Когда в юность врывается война | страница 26



Пусть ярость благородная
Вскипает как волна.
Идет война народная,
Священная война.

Взвод за взводом, стройными рядами шли на фронт, красиво отбивая шаг, молодые ребята, в лётной форме, загорелые, рослые и здоровые. Какая-то могучая сила чувствовалась в спокойном, ритмичном покачивании широких юношеских плеч, что-то было захватывающе красивое и волнующее в этом решительном ритме сотен ног.

Гнилой фашистской нечисти
Загоним пулю в лоб.
Отребью человечества
Сколотим прочный гроб.

Ревели матери, провожая своих сынов, девушки платочками вытирали слезы. Сознание того, что мы шли защищать счастье этих людей, любимый город, свою Родину, вызывало чувство гордости и одновременно какой-то щемящей тоски.

Оркестр школы остановился, провожая «Маршем пилотов» своих воспитанников в последний, далекий путь. Колона удалялась.

Всё слабее и слабее доносился шум движения. Оседала густая пыль, и тихо, но внятно доносились отзвуки песни:

Пусть ярость благородная
Вскипает, как волна.
Идет война народная,
Священная война.

Глава 10

А куда же напишу я!

Как я твой узнаю путь?

– Ничего, – сказал он тихо,

– Напиши куда-нибудь.

«Прощальная комсомольская» (стихи М. Исаковского, музыка Дм. и Дан Покрасс)

– Рота…а…а…! Стой! Через десять минут посадка! Разойдись! Все бросились обнимать своих родных и близких, прощаться.

Я сел на камень и с какой-то болью ощутил, что со мной никого не было в эту минуту. Хотелось с кем-нибудь поделиться чувствами, поговорить по душам.

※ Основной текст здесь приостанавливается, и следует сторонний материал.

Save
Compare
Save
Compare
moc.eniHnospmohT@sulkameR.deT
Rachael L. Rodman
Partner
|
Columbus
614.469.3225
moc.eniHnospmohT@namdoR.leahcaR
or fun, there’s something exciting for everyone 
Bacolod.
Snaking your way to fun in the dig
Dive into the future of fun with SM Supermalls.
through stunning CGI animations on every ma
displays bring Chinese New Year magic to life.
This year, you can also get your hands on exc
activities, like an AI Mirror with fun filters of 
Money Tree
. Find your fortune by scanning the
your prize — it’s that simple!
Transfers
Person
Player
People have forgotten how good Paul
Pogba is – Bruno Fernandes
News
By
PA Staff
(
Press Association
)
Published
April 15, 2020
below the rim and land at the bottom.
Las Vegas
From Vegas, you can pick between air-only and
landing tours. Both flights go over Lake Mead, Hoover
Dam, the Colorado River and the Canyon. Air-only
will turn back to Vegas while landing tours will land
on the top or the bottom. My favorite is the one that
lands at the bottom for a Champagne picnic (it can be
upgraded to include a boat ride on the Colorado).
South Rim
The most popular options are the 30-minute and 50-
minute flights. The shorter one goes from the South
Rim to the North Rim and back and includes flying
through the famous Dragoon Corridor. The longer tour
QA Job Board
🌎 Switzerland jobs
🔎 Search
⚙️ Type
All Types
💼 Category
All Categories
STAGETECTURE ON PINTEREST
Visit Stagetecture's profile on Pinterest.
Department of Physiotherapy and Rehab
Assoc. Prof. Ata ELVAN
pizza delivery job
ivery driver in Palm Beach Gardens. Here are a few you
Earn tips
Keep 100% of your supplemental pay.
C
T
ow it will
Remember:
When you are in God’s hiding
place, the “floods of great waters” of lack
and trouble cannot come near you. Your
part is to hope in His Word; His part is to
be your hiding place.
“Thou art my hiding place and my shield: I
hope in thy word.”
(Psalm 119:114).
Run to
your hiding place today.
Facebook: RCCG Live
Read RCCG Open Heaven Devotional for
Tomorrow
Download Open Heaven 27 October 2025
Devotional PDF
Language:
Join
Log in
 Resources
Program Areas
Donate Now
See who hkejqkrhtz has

– Митя, – вдруг окликнул меня знакомый голос. Я оглянулся и увидел Олю, она стояла с букетом цветов, низко опустив голову и смущенно глядя себе под ноги.

– Ах, Оля! Здравствуй! Я очень рад видеть тебя в эту минуту.

– Прости меня. Хоть мы и поссорились…, но я вот… не могла не прийти. Я всё время обвиняла себя, и вот… пришла тебя проводить, – она, не поднимая глаз, нервно ковыряла носком тапка кусок земли.

Я посмотрел на её красивые знакомые черты, и мне вдруг стало обидно за то, что я так грубо обошёлся с ней в тот вечер. В минуту расставания я готов был простить всем на свете, всё, что угодно, хотелось сказать кому-нибудь тёплое, ласковое слово.

– Оля, забудем тот вечер. Я не сержусь. Будем по-прежнему друзьями. Ты видишь, я один… Никто не пришёл проводить меня, – в эту минуту мне так много хотелось сказать ей, что я не мог найти нужных слов.

Оля, наконец, подняла глаза: в них уже не было того детского озорства и свободы, она смотрела на меня грустным, очарованным взглядом, глазами, полными слёз.